Avec la carrière qu'il a connue dans la LNH, Potvin est indépendant de fortune. Il n'a plus besoin du hockey. Mais je vous dirai que le hockey québécois a besoin d'un Félix Potvin, un passionné.

Félix Potvin, le bijou des Cantonniers

COMMENTAIRE / J'ai énormément de plaisir à observer le travail de Félix Potvin à la barre des Cantonniers de Magog. Le gars est unique dans sa façon de diriger sa bande d'adolescents. Encore dimanche dernier, alors que les Cantonniers affrontaient les Gaulois d'Antoine-Girouard il a eu droit à toute mon admiration.
La scène se passe dans le territoire des Magogois avec un peu plus d'une minute à écouler au troisième engagement et les Cantonniers mènent par un mince but, 4-3. Quels sont les joueurs qui se retrouvent sur la glace pour les Cantonnierspour la mise au jeu? Un trio complet de recrues de 15 ans et un défenseur sur deux avec un statut de joueur affilié. Comme me l'a rapporté une personne sur la galerie de la presse, dans la plupart des autres équipes, les joueurs affiliés seraient déjà sous la douche avec un pointage aussi serré en fin de partie. Pas avec Félix Potvin, qui respecte à cent pour 100 la mission du midget AAA, soit de développer et de préparer les joueurs pour le junior majeur.
Potvin est aussi différent dans son approche auprès des jeunes. On ne le voit jamais gueuler après eux. Pourtant il obtient ce qu'il veut de leur part. Jamais un mot non plus sur la place publique envers un joueur en particulier. Tout est dans la démarche et la considération qu'il porte envers ses joueurs. En réalité, je n'ai jamais vu un coach de hockey être à la fois respecté et aimé comme c'est le cas pour Félix le « Chat ».
Le hockey en a besoin
Avec la carrière qu'il a connue dans la LNH, Potvin est indépendant de fortune. Il n'a plus besoin du hockey. Mais je vous dirai que le hockey québécois a besoin d'un Félix Potvin, un passionné. Plusieurs diront que ça ne paraît pas beaucoup, mais dans son cas, il ne faut surtout pas se fier à son langage corporel.

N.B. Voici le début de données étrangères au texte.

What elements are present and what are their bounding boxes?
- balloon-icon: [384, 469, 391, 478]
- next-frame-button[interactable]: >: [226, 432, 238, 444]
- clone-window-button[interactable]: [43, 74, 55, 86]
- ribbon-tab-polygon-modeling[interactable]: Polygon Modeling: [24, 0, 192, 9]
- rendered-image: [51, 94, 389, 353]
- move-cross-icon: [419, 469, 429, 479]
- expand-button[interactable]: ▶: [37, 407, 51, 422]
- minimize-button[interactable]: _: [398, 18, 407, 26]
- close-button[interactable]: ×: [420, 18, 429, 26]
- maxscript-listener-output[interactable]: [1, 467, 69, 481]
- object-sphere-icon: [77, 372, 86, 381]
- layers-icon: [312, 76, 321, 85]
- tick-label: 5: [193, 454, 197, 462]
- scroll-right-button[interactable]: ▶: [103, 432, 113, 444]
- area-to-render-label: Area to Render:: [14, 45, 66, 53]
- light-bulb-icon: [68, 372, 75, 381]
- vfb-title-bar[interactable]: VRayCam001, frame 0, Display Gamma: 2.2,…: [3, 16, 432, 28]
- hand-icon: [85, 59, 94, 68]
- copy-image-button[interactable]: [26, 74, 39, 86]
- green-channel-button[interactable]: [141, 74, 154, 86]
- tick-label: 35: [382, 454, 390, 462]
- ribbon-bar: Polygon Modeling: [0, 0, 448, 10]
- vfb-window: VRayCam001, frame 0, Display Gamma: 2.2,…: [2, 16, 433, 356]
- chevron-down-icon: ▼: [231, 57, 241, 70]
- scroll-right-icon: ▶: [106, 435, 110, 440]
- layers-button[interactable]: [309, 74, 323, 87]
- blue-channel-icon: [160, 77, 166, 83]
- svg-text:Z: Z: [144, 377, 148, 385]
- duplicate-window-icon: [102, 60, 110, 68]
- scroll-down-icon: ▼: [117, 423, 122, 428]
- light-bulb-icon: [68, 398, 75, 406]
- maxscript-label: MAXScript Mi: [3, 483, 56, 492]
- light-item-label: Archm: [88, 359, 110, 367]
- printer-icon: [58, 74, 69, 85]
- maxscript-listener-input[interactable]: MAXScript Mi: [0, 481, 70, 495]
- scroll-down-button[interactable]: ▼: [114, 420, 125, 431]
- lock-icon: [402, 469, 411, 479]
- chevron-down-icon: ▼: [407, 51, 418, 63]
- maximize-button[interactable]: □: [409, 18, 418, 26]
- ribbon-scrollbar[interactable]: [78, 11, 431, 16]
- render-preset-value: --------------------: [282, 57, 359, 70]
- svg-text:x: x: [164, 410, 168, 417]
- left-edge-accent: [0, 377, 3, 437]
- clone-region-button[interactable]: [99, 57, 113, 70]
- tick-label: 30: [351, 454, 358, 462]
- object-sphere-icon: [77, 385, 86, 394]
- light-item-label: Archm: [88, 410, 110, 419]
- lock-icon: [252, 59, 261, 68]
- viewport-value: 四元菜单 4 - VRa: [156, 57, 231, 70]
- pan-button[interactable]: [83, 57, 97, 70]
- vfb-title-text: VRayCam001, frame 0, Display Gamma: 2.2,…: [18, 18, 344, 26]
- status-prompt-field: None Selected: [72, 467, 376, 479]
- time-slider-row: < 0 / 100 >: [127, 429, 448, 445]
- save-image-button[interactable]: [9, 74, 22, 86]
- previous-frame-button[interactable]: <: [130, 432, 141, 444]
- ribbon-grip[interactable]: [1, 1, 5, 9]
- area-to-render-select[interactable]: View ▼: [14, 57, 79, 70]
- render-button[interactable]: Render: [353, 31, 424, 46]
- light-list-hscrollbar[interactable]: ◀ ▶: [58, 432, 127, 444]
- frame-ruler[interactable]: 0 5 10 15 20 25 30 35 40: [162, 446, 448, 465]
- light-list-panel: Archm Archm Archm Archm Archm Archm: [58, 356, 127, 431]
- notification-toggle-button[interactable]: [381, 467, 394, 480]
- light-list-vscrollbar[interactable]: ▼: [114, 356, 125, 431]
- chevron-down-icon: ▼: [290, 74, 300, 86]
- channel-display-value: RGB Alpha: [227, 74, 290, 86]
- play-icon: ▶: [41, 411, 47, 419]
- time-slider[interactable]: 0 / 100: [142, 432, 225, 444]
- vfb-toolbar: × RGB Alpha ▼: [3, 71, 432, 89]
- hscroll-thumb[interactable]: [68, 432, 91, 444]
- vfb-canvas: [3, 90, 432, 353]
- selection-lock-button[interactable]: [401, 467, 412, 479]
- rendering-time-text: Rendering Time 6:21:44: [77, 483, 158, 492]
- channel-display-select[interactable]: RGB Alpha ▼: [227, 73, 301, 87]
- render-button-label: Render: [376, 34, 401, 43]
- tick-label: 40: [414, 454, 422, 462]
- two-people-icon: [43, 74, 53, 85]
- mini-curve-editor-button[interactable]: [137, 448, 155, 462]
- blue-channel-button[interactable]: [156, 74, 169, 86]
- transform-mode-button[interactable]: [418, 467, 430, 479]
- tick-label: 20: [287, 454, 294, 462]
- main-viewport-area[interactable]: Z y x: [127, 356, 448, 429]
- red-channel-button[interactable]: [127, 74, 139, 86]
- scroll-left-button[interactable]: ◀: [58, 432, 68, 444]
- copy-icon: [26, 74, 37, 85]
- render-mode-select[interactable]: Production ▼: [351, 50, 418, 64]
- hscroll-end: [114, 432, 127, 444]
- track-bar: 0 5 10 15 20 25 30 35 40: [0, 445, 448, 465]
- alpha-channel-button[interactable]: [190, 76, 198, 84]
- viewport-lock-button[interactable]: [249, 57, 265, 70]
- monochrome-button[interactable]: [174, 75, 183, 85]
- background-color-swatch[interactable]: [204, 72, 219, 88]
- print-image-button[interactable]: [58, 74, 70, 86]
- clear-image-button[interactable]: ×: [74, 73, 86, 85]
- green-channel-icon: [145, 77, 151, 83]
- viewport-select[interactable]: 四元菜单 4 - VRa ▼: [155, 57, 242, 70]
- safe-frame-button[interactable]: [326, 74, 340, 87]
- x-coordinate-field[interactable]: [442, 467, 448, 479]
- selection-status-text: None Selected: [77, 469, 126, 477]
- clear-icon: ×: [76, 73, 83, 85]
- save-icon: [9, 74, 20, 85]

Spectaculaire devant sa cage dans la LNH, belliqueux à l'occasion, lui qui a eu maille à partir avec plusieurs joueurs, dont le célèbre Ron Hextall, Potvin est tout le contraire derrière un banc. Peu démonstratif, les deux mains dans les poches de son pantalon, d'un calme olympien, je me demande parfois si cela ne lui ferme pas des portes dans la LHJMQ, où on aime bien les entraîneurs colorés.

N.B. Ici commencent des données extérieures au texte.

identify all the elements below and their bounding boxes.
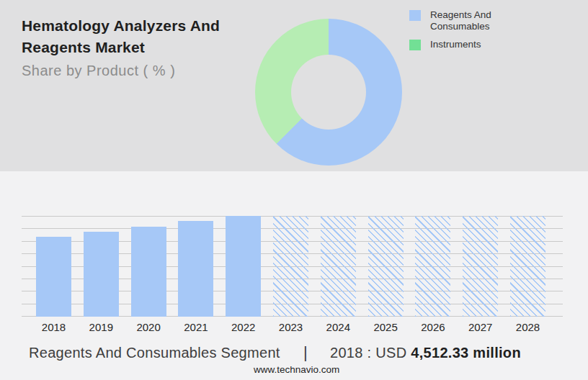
legend-swatch <box>409 40 421 50</box>
bar-2025 <box>368 216 404 317</box>
bar-plot <box>22 216 563 317</box>
bar-2024 <box>321 216 356 317</box>
footer-value-amount: 4,512.33 million <box>411 345 521 361</box>
bar-2027 <box>463 216 498 317</box>
bar-2022 <box>226 216 261 317</box>
footer-value: 2018 : USD 4,512.33 million <box>330 345 521 361</box>
bar-2019 <box>84 232 119 317</box>
bar-2028 <box>510 216 545 317</box>
bar-2018 <box>36 237 71 317</box>
x-axis-label-2025: 2025 <box>362 321 409 333</box>
bar-2026 <box>415 216 450 317</box>
x-axis-label-2027: 2027 <box>457 321 504 333</box>
page-title: Hematology Analyzers And Reagents Market <box>22 15 245 58</box>
footer-value-prefix: 2018 : USD <box>330 345 406 361</box>
x-axis-label-2023: 2023 <box>267 321 315 333</box>
x-axis-label-2021: 2021 <box>172 321 220 333</box>
bar-2021 <box>178 221 213 317</box>
donut-chart <box>255 19 402 166</box>
x-axis-label-2019: 2019 <box>77 321 125 333</box>
legend-label: Reagents And Consumables <box>430 9 515 32</box>
donut-hole <box>291 55 366 130</box>
page: Hematology Analyzers And Reagents Market… <box>0 0 588 380</box>
legend-item-reagents-and-consumables: Reagents And Consumables <box>409 9 575 32</box>
footer-separator: | <box>303 343 308 362</box>
page-subtitle: Share by Product ( % ) <box>22 63 245 79</box>
website-text: www.technavio.com <box>254 364 339 375</box>
x-axis-label-2018: 2018 <box>30 321 78 333</box>
x-axis-label-2020: 2020 <box>125 321 172 333</box>
x-axis-label-2022: 2022 <box>220 321 267 333</box>
x-axis-label-2024: 2024 <box>314 321 362 333</box>
legend-label: Instruments <box>430 39 515 50</box>
bar-chart-section: 2018201920202021202220232024202520262027… <box>0 171 588 380</box>
legend: Reagents And Consumables Instruments <box>409 9 575 57</box>
title-block: Hematology Analyzers And Reagents Market… <box>22 15 245 79</box>
footer-segment-label: Reagents And Consumables Segment <box>29 345 280 361</box>
header-panel: Hematology Analyzers And Reagents Market… <box>0 0 588 171</box>
x-axis: 2018201920202021202220232024202520262027… <box>22 321 563 335</box>
x-axis-label-2028: 2028 <box>504 321 552 333</box>
x-axis-label-2026: 2026 <box>409 321 457 333</box>
legend-swatch <box>409 10 421 21</box>
legend-item-instruments: Instruments <box>409 39 575 50</box>
bar-2023 <box>273 216 308 317</box>
bar-2020 <box>131 227 166 317</box>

Sauf que la qualité de l'homme de hockey ne fait aucun doute à mes yeux. Très rarement son équipe va disputer deux mauvaises périodes de suite. Potvin sait s'ajuster aux entractes. Cela fait des années que les Cantonniers sont loin de figurer parmi les meilleures équipes de la ligue sur papier. Mais pourtant, sous Potvin, la formation magogoise trouve toujours le moyen de chauffer les meilleurs.
On dit souvent, et avec raison, que les bons joueurs font les bons entraîneurs. Seulement dans le midget AAA, je pourrais vous nommer des hommes qui ont mérité le titre d'entraîneur de l'année, mais dès qu'on leur enlève un ou deux bons éléments l'année suivante, c'est l'effondrement.
À Magog, Potvin arrive année après année à faire de ses adolescents, talentueux ou pas, une équipe plus que respectable. Et que dire de ses anciens joueurs qui graduent dans le junior majeur après avoir évolué sous sa férule.
J'ignore si on boude Potvin dans la LHJMQ, j'en doute. Mais entretemps, à Magog, c'est le bijou de l'organisation.